The following table provides a reconciliation of net loss to Adjusted EBITDA for the periods presented:
| | | | | | | | | | | | | | | | | | | | | | | |
| Three Months Ended December 31, | | Twelve Months Ended December 31, |
($ in thousands) | 2022 | | 2021 | | 2022 | | 2021 |
Net loss | $ | (668,561) | | | $ | (813,375) | | | $ | (1,359,880) | | | $ | (1,178,365) | |
Loss from discontinued operations (a) | 480,327 | | | 646,762 | | | 721,915 | | | 855,255 | |
EBITDA adjustments from continuing operations: | | | | | | | |
Interest expense | 6,386 | | | 948 | | | 12,821 | | | 7,230 | |
Income tax (benefit) expense | (4,228) | | | (8,296) | | | 3,680 | | | (26,521) | |
Depreciation and amortization | 10,402 | | | 9,358 | | | 50,430 | | | 35,049 | |
Goodwill impairment | 1,208 | | | — | | | 71,225 | | | — | |
Intangible assets impairment | — | | | — | | | 42,611 | | | — | |
Transaction costs (b) | 1,407 | | | (4,854) | | | 1,661 | | | 2,064 | |
Share-based compensation expense (c) | 32,450 | | | 25,190 | | | 109,713 | | | 68,423 | |
Change in fair value of equity securities (d) | 10,892 | | | 28,780 | | | 80,231 | | | (80,231) | |
Change in fair value of contingent consideration (e) | 332 | | | (5,584) | | | 332 | | | (4,221) | |
Contract termination costs (f) | — | | | — | | | 1,241 | | | — | |
Restructuring costs (g) | 20,869 | | | — | | | 30,531 | | | — | |
EBITDA adjustments from continuing operations | 79,718 | | | 45,542 | | | 404,476 | | | 1,793 | |
Adjusted EBITDA | $ | (108,516) | | | $ | (121,071) | | | $ | (233,489) | | | $ | (321,317) | |
(a)Beginning in fourth quarter of 2022, Adjusted EBITDA excludes the impact of discontinued operations.

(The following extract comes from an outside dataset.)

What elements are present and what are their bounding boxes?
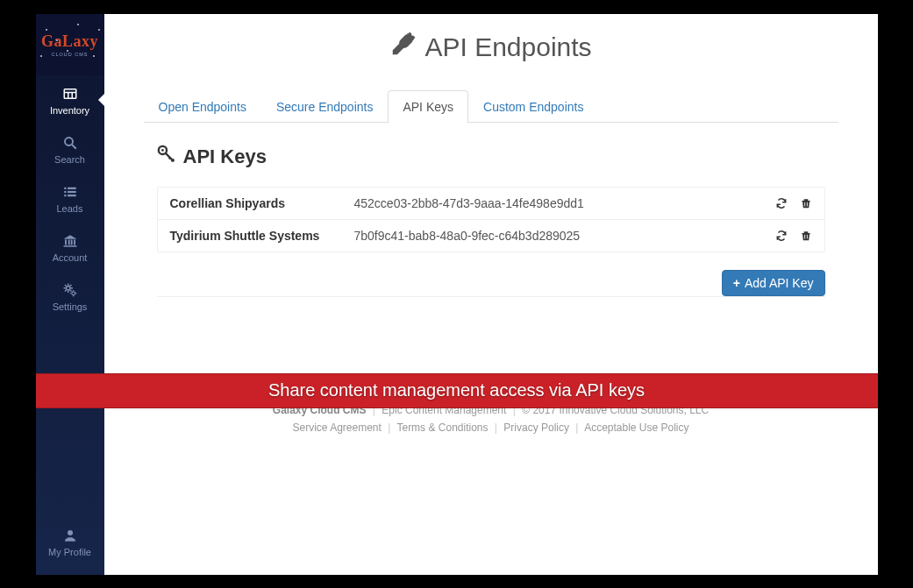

The comparable period in 2021 has been recast to exclude these impacts. Represents losses associated with the Commercial business segment that we exited at the end of 2022. The loss from discontinued operations includes over $165 million and over $180 million of investment impairments, restructuring costs, goodwill and intangibles impairments and other exit related costs for the three and twelve months ended December 31, 2022, respectively.
(b)Transaction costs include accounting, tax, valuation, consulting, legal and investment banking fees directly relating to business combinations and certain costs associated with our initial public offering. These costs can vary from period to period and impact comparability, and we do not believe such transaction costs reflect the ongoing performance of our business.
(c)Represents non-cash compensation expense related to stock option and restricted stock unit award grants, which can vary from period to period based on a number of factors, including the timing, quantity and grant date fair value of the awards.
(d)Beginning in 2022, Adjusted EBITDA excludes the impact of changes in unrealized gains and losses on equity securities. The comparable period in 2021 has been recast to exclude changes in unrealized gains and losses on equity securities.
(e)Represents the non-cash change in fair value of contingent consideration from business combinations, which is remeasured at fair value each reporting period.
(f)Represents amounts paid for early termination of existing vendor contracts.
(g)Restructuring costs represent severance costs as part of a workforce reduction in 2022 and impairment of certain long-lived assets relating to our decision to exit the Commercial business for the 2023 plan year.